2024, déjà un grand cru culturel?
Si 2024 inspire légitimement la méfiance, la culture devrait échapper à la sinistrose. Que ce soit au rayon séries, cinéma, arts plastiques ou littérature, les propositions excitantes ne manquent pas. Mise en bouche.
Ouf, on en a fini avec les urticantes bonnes résolutions qui s’évaporent dès le 2 janvier et servent surtout à boucher les trous dans les JT au lendemain du réveillon, quand l’actualité s’est un peu assoupie, entre le décompte des voitures calcinées et le tour du monde des feux d’artifice. On peut enfin passer à autre chose. Et s’interroger par exemple sur ce que 2024 nous réserve encore comme coups tordus. Oups. Ça y est, on est à peine le 4 janvier et je verse déjà dans le pessimisme. Ce qui n’est bon ni pour mon espérance de vie ni pour le PIB. Tous les économistes vous le diront, un consommateur heureux dégaine plus facilement sa carte de crédit qu’un angoissé chronique qui sursaute en croisant son ombre.

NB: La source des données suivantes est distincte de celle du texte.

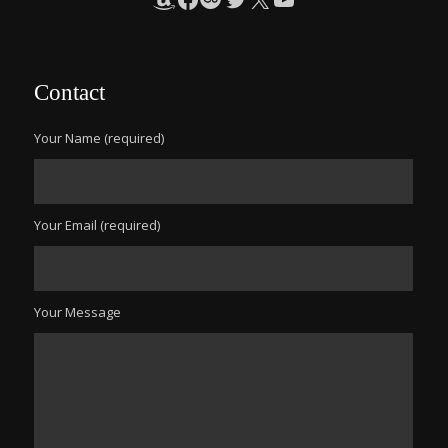
Contact
Your Name (required)
Your Email (required)
Your Message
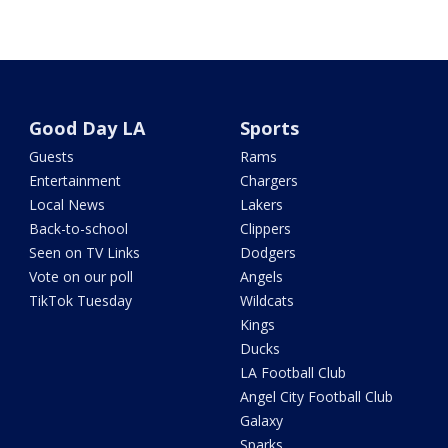
Good Day LA
Sports
Guests
Rams
Entertainment
Chargers
Local News
Lakers
Back-to-school
Clippers
Seen on TV Links
Dodgers
Vote on our poll
Angels
TikTok Tuesday
Wildcats
Kings
Ducks
LA Football Club
Angel City Football Club
Galaxy
Sparks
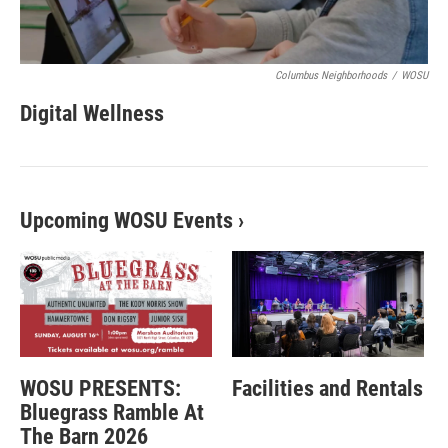
Columbus Neighborhoods
/
WOSU
Digital Wellness
Upcoming WOSU Events
›
WOSU PRESENTS:
Facilities and Rentals
Bluegrass Ramble At
The Barn 2026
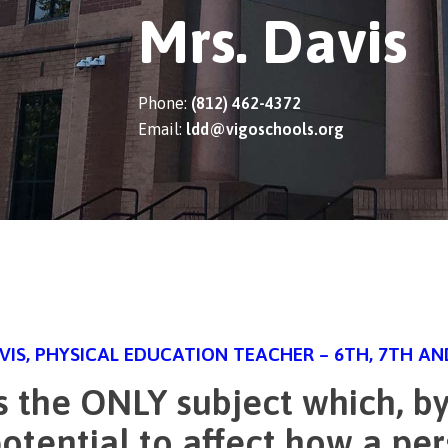
Mrs. Davis
Phone:
(812) 462-4372
Email:
ldd@vigoschools.org
AVIS, PHYSICAL EDUCATION TEACHER – 6TH, 7TH A
s the ONLY subject which, by 
otential to affect how a per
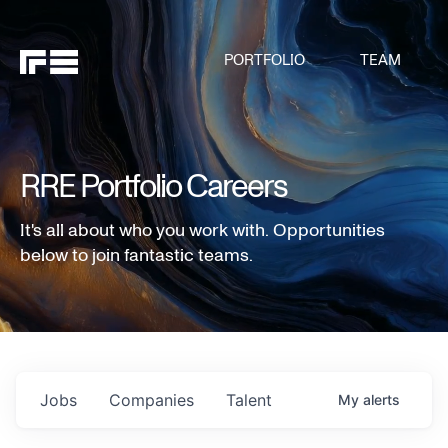
PORTFOLIO
TEAM
RRE Portfolio Careers
It's all about who you work with. Opportunities
below to join fantastic teams.
Jobs
Companies
Talent
My
alerts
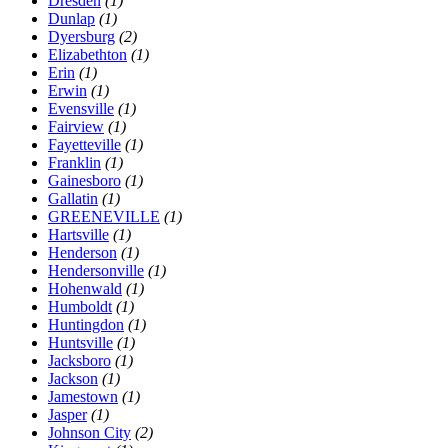
Dresden
(1)
Dunlap
(1)
Dyersburg
(2)
Elizabethton
(1)
Erin
(1)
Erwin
(1)
Evensville
(1)
Fairview
(1)
Fayetteville
(1)
Franklin
(1)
Gainesboro
(1)
Gallatin
(1)
GREENEVILLE
(1)
Hartsville
(1)
Henderson
(1)
Hendersonville
(1)
Hohenwald
(1)
Humboldt
(1)
Huntingdon
(1)
Huntsville
(1)
Jacksboro
(1)
Jackson
(1)
Jamestown
(1)
Jasper
(1)
Johnson City
(2)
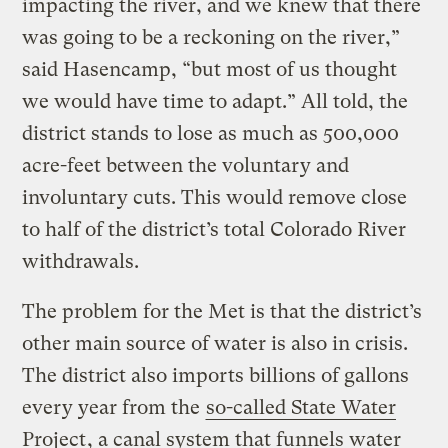
impacting the river, and we knew that there
was going to be a reckoning on the river,”
said Hasencamp, “but most of us thought
we would have time to adapt.” All told, the
district stands to lose as much as 500,000
acre-feet between the voluntary and
involuntary cuts. This would remove close
to half of the district’s total Colorado River
withdrawals.
The problem for the Met is that the district’s
other main source of water is also in crisis.
The district also imports billions of gallons
every year from the
so-called State Water
Project
, a canal system that funnels water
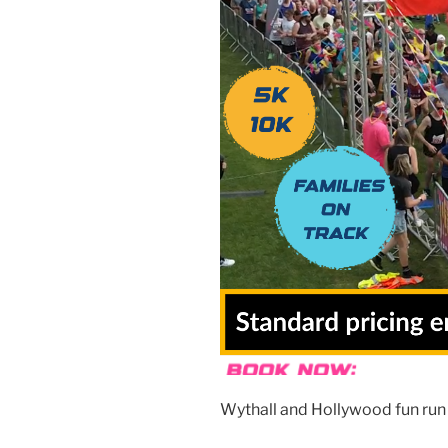
Wythall and Hollywood fun run 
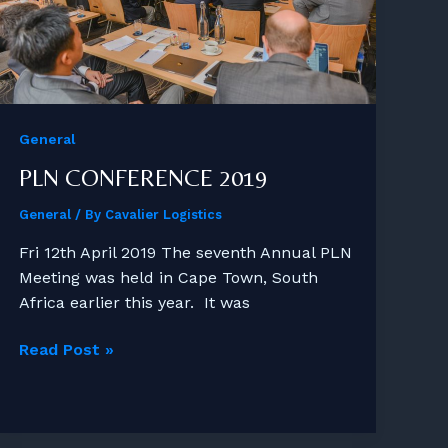
General
PLN CONFERENCE 2019
General
/ By
Cavalier Logistics
Fri 12th April 2019 The seventh Annual PLN
Meeting was held in Cape Town, South
Africa earlier this year. It was
PLN
Read Post »
Conference
2019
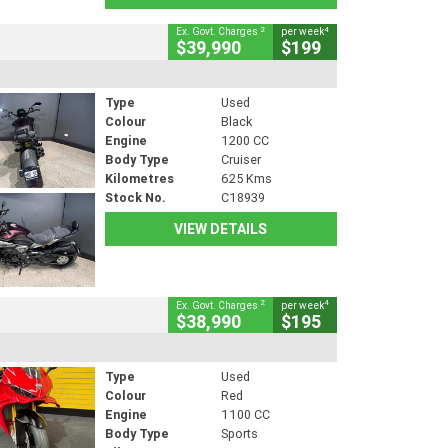
2
4
Ex. Govt. Charges
per week
$39,990
$199
Type
Used
Colour
Black
Engine
1200 CC
Body Type
Cruiser
Kilometres
625 Kms
Stock No.
C18939
VIEW DETAILS
2
4
Ex. Govt. Charges
per week
$38,990
$195
Type
Used
Colour
Red
Engine
1100 CC
Body Type
Sports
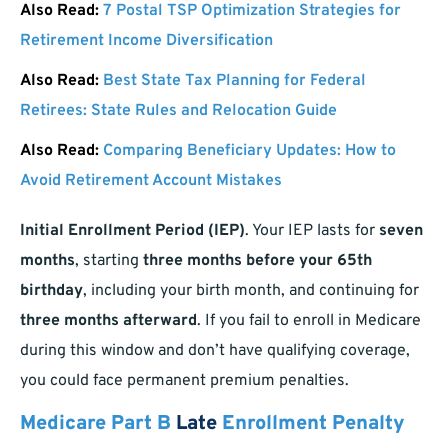
Also Read:
7 Postal TSP Optimization Strategies for
Retirement Income Diversification
Also Read:
Best State Tax Planning for Federal
Retirees: State Rules and Relocation Guide
Also Read:
Comparing Beneficiary Updates: How to
Avoid Retirement Account Mistakes
Initial Enrollment Period (IEP)
. Your IEP lasts for
seven
months
, starting
three months before your 65th
birthday
, including your birth month, and continuing for
three months afterward
. If you fail to enroll in Medicare
during this window and don’t have qualifying coverage,
you could face permanent premium penalties.
Medicare Part B
Late
Enrollment Penalty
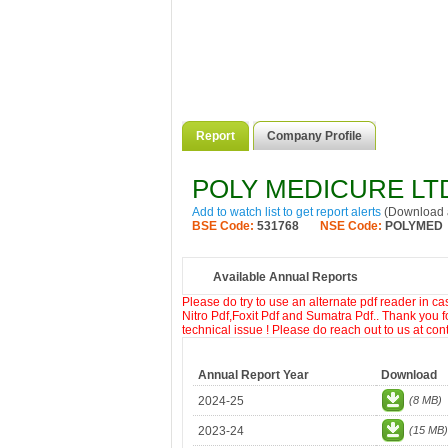
Report
Company Profile
POLY MEDICURE LT
Add to watch list to get report alerts
(Download a
BSE Code:
531768
NSE Code:
POLYMED
Available Annual Reports
Please do try to use an alternate pdf reader in c
Nitro Pdf,Foxit Pdf and Sumatra Pdf.. Thank you f
technical issue ! Please do reach out to us at co
Annual Report Year
Download
2024-25
(8 MB)
2023-24
(15 MB)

Des raisons d’espérer un peu, il y en a pourtant malgré l’ardoise que nous laisse 2023. Si Dieu est bien l’architecte de l’univers comme semblent en être persuadés quelques milliards de fidèles, ce farceur a décidé de tester notre résistance au stress et à la douleur en multipliant les conflits, dérèglements, menaces, poussant même le vice jusqu’à rendre crédible une prochaine apocalypse, qu’elle soit climatique, virale, nucléaire ou numérique. S’il n’est par contre pour rien dans le chaos actuel, et si on veut bien s’arracher un instant à cette pesanteur narcissique qui colle à la peau comme une crème solaire trop grasse, il faut reconnaître que l’humanité est quand même une drôle d’espèce qui cultive l’art de se pourrir la vie. De Cassiopée, Gaïa doit ressembler à un bac à sable géant où des garnements à l’ego surdimensionné passent leur temps à se chamailler. Ce serait juste risible si cette attitude ne semait pas désolation et souffrances et si elle ne mettait pas en péril notre futur à tous.
Bref, si le tableau n’invite a priori pas à l’optimisme, et que les nombreuses échéances qui se profilent à l’horizon (élections à haut risque aux États-Unis, ribambelle de grands événements sportifs…) pourraient faire basculer le monde d’un côté (nouvel élan démocratique, esprit de communion…) comme de l’autre (montée des populismes, troubles et tour de vis sécuritaire si le terrorisme devait s’inviter aux JO…), on peut toujours se raccrocher au menu culturel alléchant pour caresser l’espoir que tout ne sera pas à jeter des 365+1 jours à venir.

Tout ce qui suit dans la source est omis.